Better understanding of the biophysical and biochemical cues of the tumor extracellular matrix environment that influence metastasis may have important implications for new cancer therapeutics. Initial exploration into this question has used naturally derived protein matrices that suffer from variability, poor control over matrix biochemistry, and inability to modify the matrix biochemistry and mechanics. Here, we report the use of a synthetic polymer-based scaffold composed primarily of poly(ethylene glycol), or PEG, modified with bioactive peptides to study murine models of lung adenocarcinoma. In this study, we focus on matrix-derived influences on epithelial morphogenesis of a metastatic cell line (344SQ) that harbors mutations in Kras and p53 (trp53) and is prone to a microRNA-200 (miR-200)-dependent epithelial-mesenchymal transition (EMT) and metastasis. The modified PEG hydrogels feature biospecific cell adhesion and cell-mediated proteolytic degradation with independently adjustable matrix stiffness. 344SQ encapsulated in bioactive peptide-modified, matrix metalloproteinase-degradable PEG hydrogels formed lumenized epithelial spheres comparable to that seen with three-dimensional culture in Matrigel. Altering both matrix stiffness and the concentration of cell-adhesive ligand significantly influenced epithelial morphogenesis as manifest by differences in the extent of lumenization, in patterns of intrasphere apoptosis and proliferation, and in expression of epithelial polarity markers.
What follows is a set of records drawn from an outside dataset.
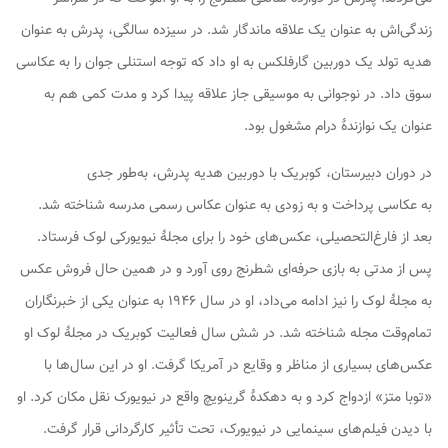
زندگی‌اش به عنوان یک علاقه ماندگار شد. در سیزده سالگی، پدرش به عنوان
هدیه تولد یک دوربین گارفلکس به او داد که توجه استنلی جوان را به عکاسی
سوق داد. در نوجوانی به موسیقی جاز علاقه پیدا کرد و مدت کمی هم به
عنوان یک نوازندهٔ درام مشغول بود.
در دوران دبیرستان، کوبریک با دوربین هدیه پدرش، به‌طور جدی
به عکاسی پرداخت و به زودی به عنوان عکاس رسمی مدرسه شناخته شد.
بعد از فارغ‌التحصیلی، عکس‌های خود را برای مجلهٔ نیویورکی لوک فرستاد.
پس از مدتی به بازی حرفه‌ای شطرنج روی آورد و در همین حال فروش عکس
به مجلهٔ لوک را نیز ادامه می‌داد، او در سال ۱۹۴۶ به عنوان یکی از خبرنگاران
تمام‌وقت مجله شناخته شد. در شش سال فعالیت کوبریک در مجلهٔ لوک او
عکس‌های بسیاری از مناظر و وقایع در آمریکا گرفت. او در این سال‌ها با
«توبا متز» ازدواج کرد و به دهکدهٔ گرینویچ واقع در نیویورک نقل مکان کرد. او
با دیدن فیلم‌های سینمایی در نیویورک، تحت تأثیر کارگردانی قرار گرفت.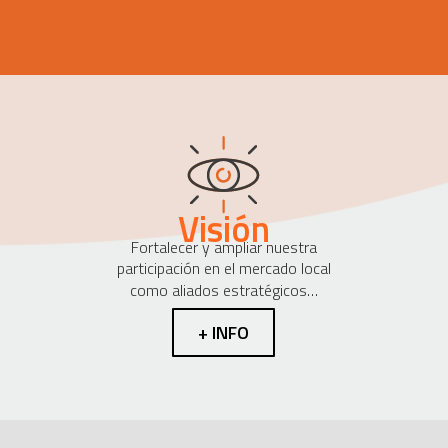
Visión
Fortalecer y ampliar nuestra
participación en el mercado local
como aliados estratégicos…
+ INFO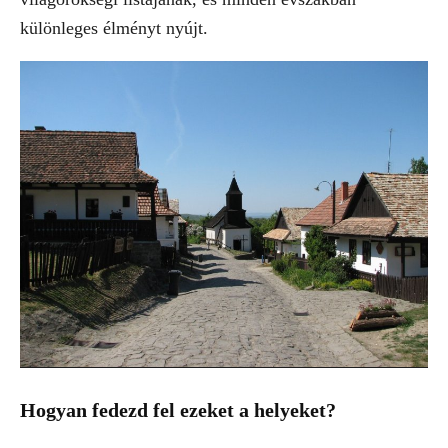
különleges élményt nyújt.
Hogyan fedezd fel ezeket a helyeket?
Regardless of matrix composition, exposure to TGF-β induced a loss of epithelial morphologic features, shift in expression of EMT marker genes, and decrease in mir-200 levels consistent with EMT. Our findings help illuminate matrix-derived cues that influence epithelial morphogenesis and highlight the potential utility that this synthetic matrix-mimetic tool has for cancer biology.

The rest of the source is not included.